By CHRIS REDMAN /EDITOR, TIME ATLANTIC


In the 18 months that TIME's Atlantic edition has been based in London, nobody has done more to ensure the success of our decentralized operation than Brigid O'Hara-Forster, whose name appears on our masthead this week under her new title of associate editor. The title is in recognition of the consummate skills O'Hara-Forster brought with her when she came here from 18 years as a senior reporter at the magazine's New York headquarters. Besides her eye for detail, grace under pressure and an unflagging dedication to accuracy, Brigid is also an invaluable adviser whose breadth of knowledge and fine news judgement ensure that this edition of TIME upholds the proud traditions of the world's number one newsmagazine.

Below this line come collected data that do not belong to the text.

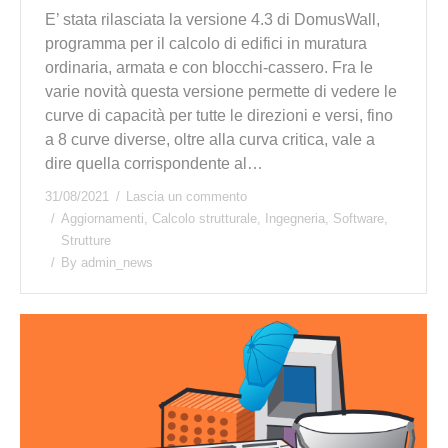
E’ stata rilasciata la versione 4.3 di DomusWall,
programma per il calcolo di edifici in muratura
ordinaria, armata e con blocchi-cassero. Fra le
varie novità questa versione permette di vedere le
curve di capacità per tutte le direzioni e versi, fino
a 8 curve diverse, oltre alla curva critica, vale a
dire quella corrispondente al…
31/08/2021
Lascia un commento
Aggiornamenti
,
Calcolo strutturale
,
Ingegneria
,
Software
,
Strutture
By
admin_news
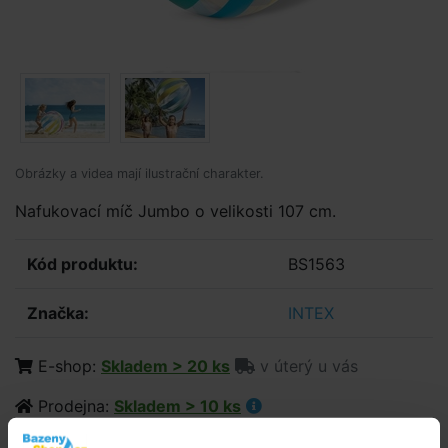
Obrázky a videa mají ilustrační charakter.
Nafukovací míč Jumbo o velikosti 107 cm.
Kód produktu:
BS1563
Značka:
INTEX
E-shop:
Skladem > 20 ks
v úterý u vás
Prodejna:
Skladem > 10 ks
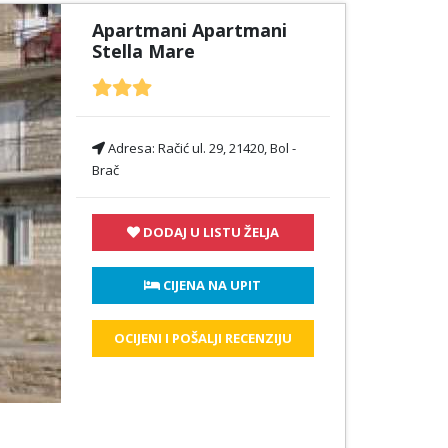
Apartmani Apartmani
Stella Mare
Adresa:
Račić ul. 29, 21420, Bol -
Brač
DODAJ U LISTU ŽELJA
 CIJENA NA UPIT
OCIJENI I POŠALJI RECENZIJU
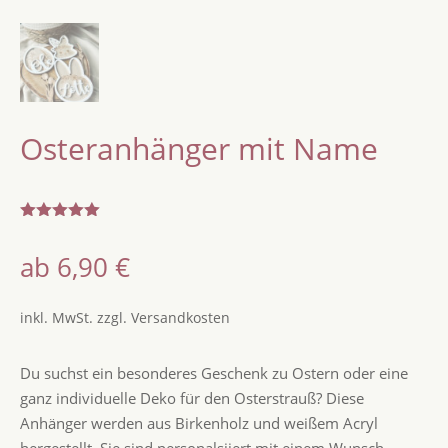
Osteranhänger mit Name
Bewertet
mit
5.00
ab
6,90
€
von 5,
basierend
auf
Kundenbew
inkl. MwSt.
zzgl.
Versandkosten
ertungen
Du suchst ein besonderes Geschenk zu Ostern oder eine
ganz individuelle Deko für den Osterstrauß? Diese
Anhänger werden aus Birkenholz und weißem Acryl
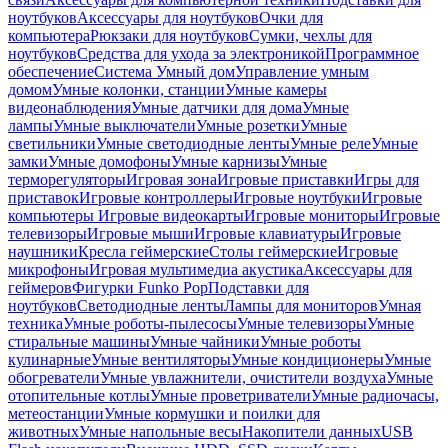
ноутбуков
Аксессуары для ноутбуков
Очки для
компьютера
Рюкзаки для ноутбуков
Сумки, чехлы для
ноутбуков
Средства для ухода за электроникой
Программное
обеспечение
Система Умный дом
Управление умным
домом
Умные колонки, станции
Умные камеры
видеонаблюдения
Умные датчики для дома
Умные
лампы
Умные выключатели
Умные розетки
Умные
светильники
Умные светодиодные ленты
Умные реле
Умные
замки
Умные домофоны
Умные карнизы
Умные
терморегуляторы
Игровая зона
Игровые приставки
Игры для
приставок
Игровые контроллеры
Игровые ноутбуки
Игровые
компьютеры
Игровые видеокарты
Игровые мониторы
Игровые
телевизоры
Игровые мыши
Игровые клавиатуры
Игровые
наушники
Кресла геймерские
Столы геймерские
Игровые
микрофоны
Игровая мультимедиа акустика
Аксессуары для
геймеров
Фигурки Funko Pop
Подставки для
ноутбуков
Светодиодные ленты
Лампы для мониторов
Умная
техника
Умные роботы-пылесосы
Умные телевизоры
Умные
стиральные машины
Умные чайники
Умные роботы
кулинарные
Умные вентиляторы
Умные кондиционеры
Умные
обогреватели
Умные увлажнители, очистители воздуха
Умные
отопительные котлы
Умные проветриватели
Умные радиочасы,
метеостанции
Умные кормушки и поилки для
животных
Умные напольные весы
Накопители данных
USB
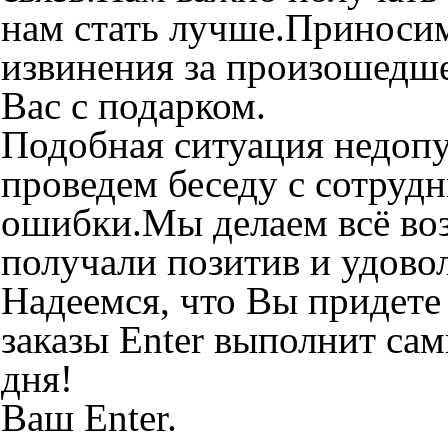
нам стать лучше.Приноси
извинения за произошедше
Вас с подарком.
Подобная ситуация недопу
проведем беседу с сотруд
ошибки.Мы делаем всё во
получали позитив и удовол
Надеемся, что Вы придет
заказы Enter выполнит са
дня!
Ваш Enter.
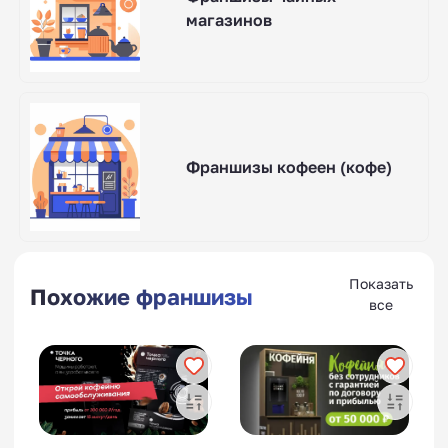
магазинов
Франшизы кофеен (кофе)
Показать
Похожие франшизы
все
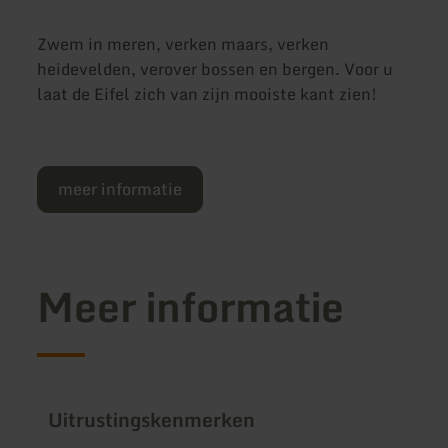
Zwem in meren, verken maars, verken
heidevelden, verover bossen en bergen. Voor u
laat de Eifel zich van zijn mooiste kant zien!
meer informatie
Meer informatie
Uitrustingskenmerken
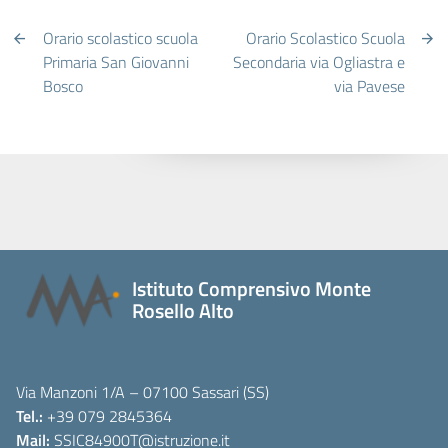
Orario scolastico scuola
Orario Scolastico Scuola
Primaria San Giovanni
Secondaria via Ogliastra e
Bosco
via Pavese
Istituto Comprensivo Monte
Rosello Alto
Via Manzoni 1/A – 07100 Sassari (SS)
Tel.:
+39 079 2845364
Mail:
SSIC84900T
@istruzione.it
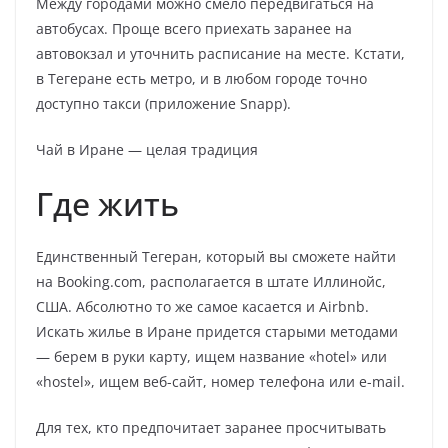
Между городами можно смело передвигаться на
автобусах. Проще всего приехать заранее на
автовокзал и уточнить расписание на месте. Кстати,
в Тегеране есть метро, и в любом городе точно
доступно такси (приложение Snapp).
Чай в Иране — целая традиция
Где жить
Единственный Тегеран, который вы сможете найти
на Booking.com, располагается в штате Иллинойс,
США. Абсолютно то же самое касается и Airbnb.
Искать жилье в Иране придется старыми методами
— берем в руки карту, ищем название «hotel» или
«hostel», ищем веб-сайт, номер телефона или e-mail.
Для тех, кто предпочитает заранее просчитывать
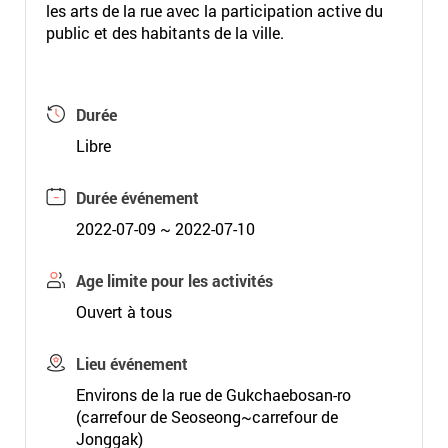
les arts de la rue avec la participation active du
public et des habitants de la ville.
Durée
Libre
Durée événement
2022-07-09 ~ 2022-07-10
Age limite pour les activités
Ouvert à tous
Lieu événement
Environs de la rue de Gukchaebosan-ro
(carrefour de Seoseong~carrefour de
Jonggak)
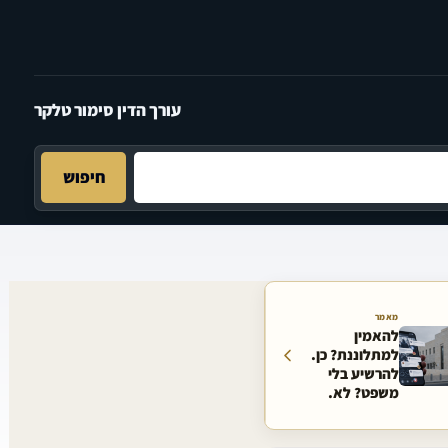
עורך הדין סימור טלקר
חיפוש
מאמר
להאמין
למתלוננת? כן.
להרשיע בלי
משפט? לא.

The London posting has been a homecoming for O'Hara-Forster who, as the daughter of an English actress, grew up largely in theater dressing rooms around Britain doing her homework to the sound of loudspeakers relaying plays on stage. The experience led her into a brief acting career that, she says, consisted largely of playing French maids and murder victims and "revealed that talent was not necessarily genetic." Abandoning the stage, she traveled to America where the theater's loss became journalism's gain. She joined the staff of TIME and became intrigued by the fact that Russia not only was the source of the Chekhov plays she knew so well, but also had a complex history and disturbing politics. She soon evolved into a key researcher for the magazine's coverage of the Soviet Union, overseeing stories and special issues on topics ranging from strategic arms control to the collapse of communism in 1991. "One of the real privileges of my job was to have been so deeply involved in covering the changes wrought by Mikhail Gorbachev," she says. That coverage culminated in 1990 when he was named TIME's Man of the Decade. She has maintained this area of expertise in London, where she takes on the most demanding stories on the continuing saga of Russia's post-communist transition. But her interests, happily for us, run the range of those of our readers, from the Middle East peace process to Prime Minister Tony Blair's Britain.

"Having spent the first part of my life in Britain and the latter half in the U.S., I feel totally at home in both countries and both cultures," O'Hara-Forster says. Perhaps because she has come full circle: one of her recent projects was reporting on a historic production at London's National Theatre of--what else?--Russian writer Mikhail Bulgakov's 1928 play, Flight.